Editor’s note: This article was initially published in The Daily Gazette, Swarthmore’s online, daily newspaper founded in Fall 1996. As of Fall 2018, the DG has merged with The Phoenix. See the about page to read more about the DG.

To make something boring interesting, see it through someone else’s eyes. If you’re reading nature poetry, I recommend Amy Clampitt’s enraptured vision. For Wordsworth, the nature poem was a meditation; for Frost, a parable; but for Clampitt it was pure detail:

A vagueness comes over everything,

as though proving color and contour

alike dispensable: the lighthouse

extinct, the islands’ spruce-tips

drunk up like milk in the

universal emulsion.

from “Fog”

Has fog ever been this sensuous? She remade straw (“running platinum,/ the yellower alloy of wheat and barley”), sea-foam (“so single/ it might almost be lifted,/ folded over, crawled underneath”), the ocean itself (“playing catch or tag/ or touch-last like a terrier,/ turning the same thing over and over”).
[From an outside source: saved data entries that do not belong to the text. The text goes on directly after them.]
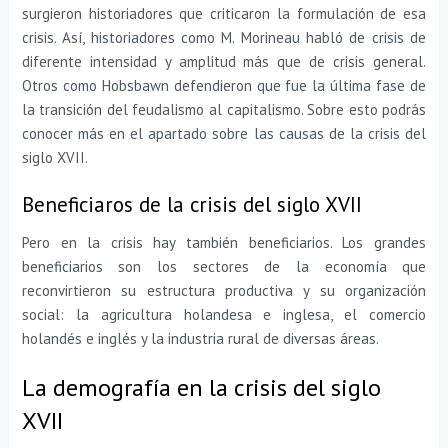
surgieron historiadores que criticaron la formulación de esa
crisis. Así, historiadores como M. Morineau habló de crisis de
diferente intensidad y amplitud más que de crisis general.
Otros como Hobsbawn defendieron que fue la última fase de
la transición del feudalismo al capitalismo. Sobre esto podrás
conocer más en el apartado sobre las causas de la crisis del
siglo XVII.
Beneficiaros de la crisis del siglo XVII
Pero en la crisis hay también beneficiarios. Los grandes
beneficiarios son los sectores de la economía que
reconvirtieron su estructura productiva y su organización
social: la agricultura holandesa e inglesa, el comercio
holandés e inglés y la industria rural de diversas áreas.
La demografía en la crisis del siglo
XVII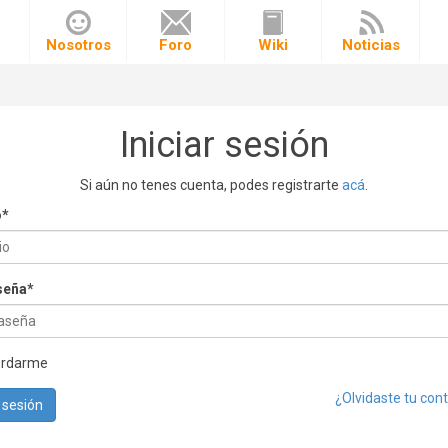
o
Nosotros
Foro
Wiki
Noticias
Iniciar sesión
Si aún no tenes cuenta, podes registrarte
acá
.
o
*
seña
*
ordarme
¿Olvidaste tu con
r sesión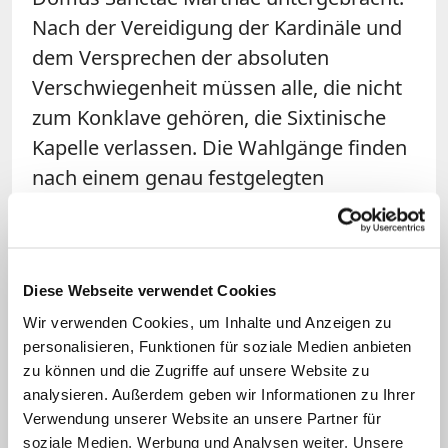
Nach der Vereidigung der Kardinäle und
dem Versprechen der absoluten
Verschwiegenheit müssen alle, die nicht
zum Konklave gehören, die Sixtinische
Kapelle verlassen. Die Wahlgänge finden
nach einem genau festgelegten
Zeremoniell statt. Gewählt ist, wer zwei
Drittel der Stimmen auf sich vereinigen
kann. Sollte nach dem 33. Wahlgang
Diese Webseite verwendet Cookies
noch kein Papst gewählt sein, können
Wir verwenden Cookies, um Inhalte und Anzeigen zu
sich die Kardinäle mit absoluter Mehrheit
personalisieren, Funktionen für soziale Medien anbieten
für einen anderen Wahlmodus
zu können und die Zugriffe auf unsere Website zu
entscheiden. Der Papst muss dann nur
analysieren. Außerdem geben wir Informationen zu Ihrer
noch mit einfacher Mehrheit gewählt
Verwendung unserer Website an unsere Partner für
soziale Medien, Werbung und Analysen weiter. Unsere
werden. Nach jedem Wahlgang werden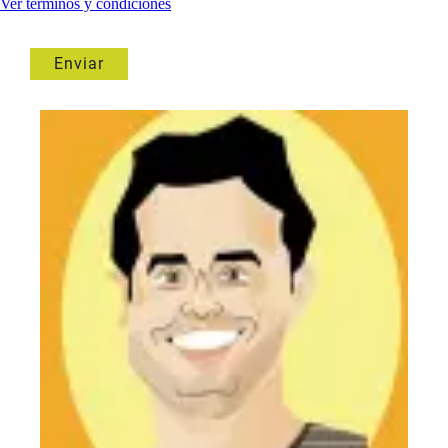
Ver terminos y condiciones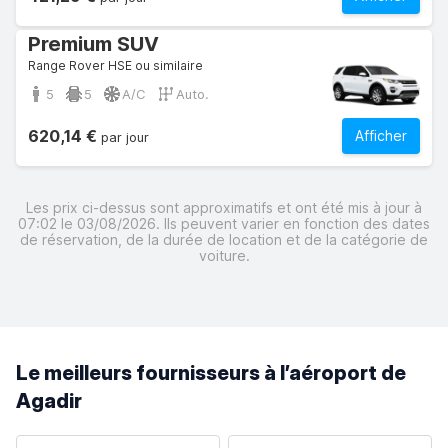
Premium SUV
Range Rover HSE ou similaire
5
5
A/C
Auto.
620,14 €
Afficher
par jour
Les prix ci-dessus sont approximatifs et ont été mis à jour à
07:02 le 03/08/2026. Ils peuvent varier en fonction des dates
de réservation, de la durée de location et de la catégorie de
voiture.
Le meilleurs fournisseurs à l’aéroport de
Agadir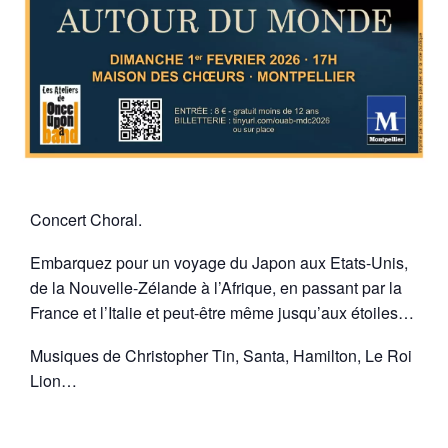
Concert Choral.
Embarquez pour un voyage du Japon aux Etats-Unis,
de la Nouvelle-Zélande à l’Afrique, en passant par la
France et l’Italie et peut-être même jusqu’aux étoiles…
Musiques de Christopher Tin, Santa, Hamilton, Le Roi
Lion…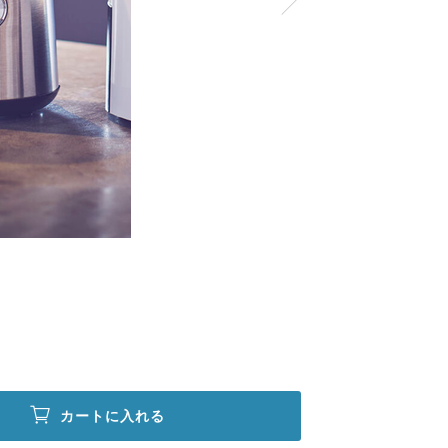
カートに入れる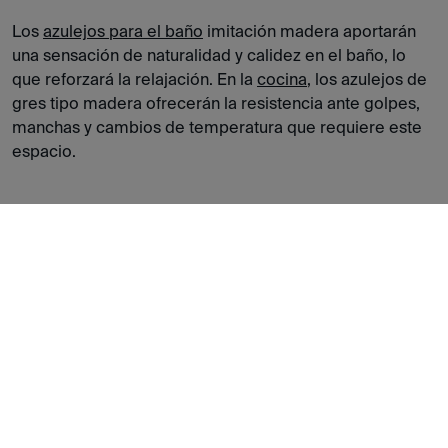
Los
azulejos para el baño
imitación madera aportarán
una sensación de naturalidad y calidez en el baño, lo
que reforzará la relajación. En la
cocina
, los azulejos de
gres tipo madera ofrecerán la resistencia ante golpes,
manchas y cambios de temperatura que requiere este
espacio.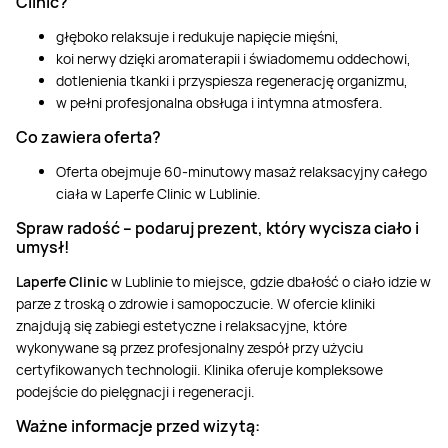
Clinic
?
głęboko relaksuje i redukuje napięcie mięśni,
koi nerwy dzięki aromaterapii i świadomemu oddechowi,
dotlenienia tkanki i przyspiesza regenerację organizmu,
w pełni profesjonalna obsługa i intymna atmosfera.
Co zawiera oferta?
Oferta obejmuje 60-minutowy masaż relaksacyjny całego
ciała w Laperfe Clinic w Lublinie.
Spraw radość – podaruj prezent, który wycisza ciało i
umysł!
Laperfe Clinic
w Lublinie to miejsce, gdzie dbałość o ciało idzie w
parze z troską o zdrowie i samopoczucie. W ofercie kliniki
znajdują się zabiegi estetyczne i relaksacyjne, które
wykonywane są przez profesjonalny zespół przy użyciu
certyfikowanych technologii. Klinika oferuje kompleksowe
podejście do pielęgnacji i regeneracji.
Ważne informacje przed wizytą: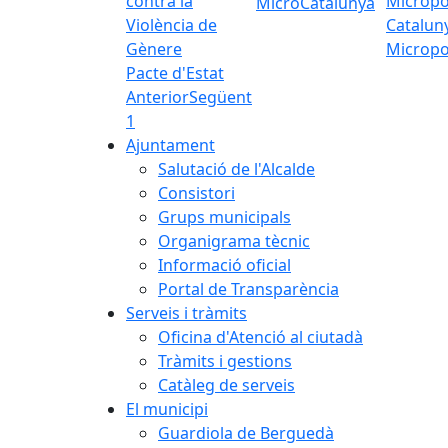
MicroCatalunya
Micropo
Pacte d'Estat
Anterior
Següent
1
Ajuntament
Salutació de l'Alcalde
Consistori
Grups municipals
Organigrama tècnic
Informació oficial
Portal de Transparència
Serveis i tràmits
Oficina d'Atenció al ciutadà
Tràmits i gestions
Catàleg de serveis
El municipi
Guardiola de Berguedà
The coast of Maine was her field of play, as the New Hampshire forest was Frost’s. But where wood offers us stillness in Frost, for Clampitt water is flux and spontaneous overflow:

Nothing’s certain. Crossing, on this longest day,

the low-tide-uncovered isthmus, scrambling up

the scree-slope of what at high tide

will be again an island …

from “A Hermit Thrush”

It makes sense that Clampitt was a novelist before she began writing her poems, which, at their best, move narratively: she and her lover climb the isthmus for a picnic, she dwells on their “prolonged attachment”, and a hermit thrush “distills its fragmentary,/ hesitant, in the end// unbroken music.” From where do such “links perceived” arrive? Why have we come to this instant? It is here that “there’s// hardly a vocabulary left to wonder,” she writes. (And wonder involves both puzzlement and awe.)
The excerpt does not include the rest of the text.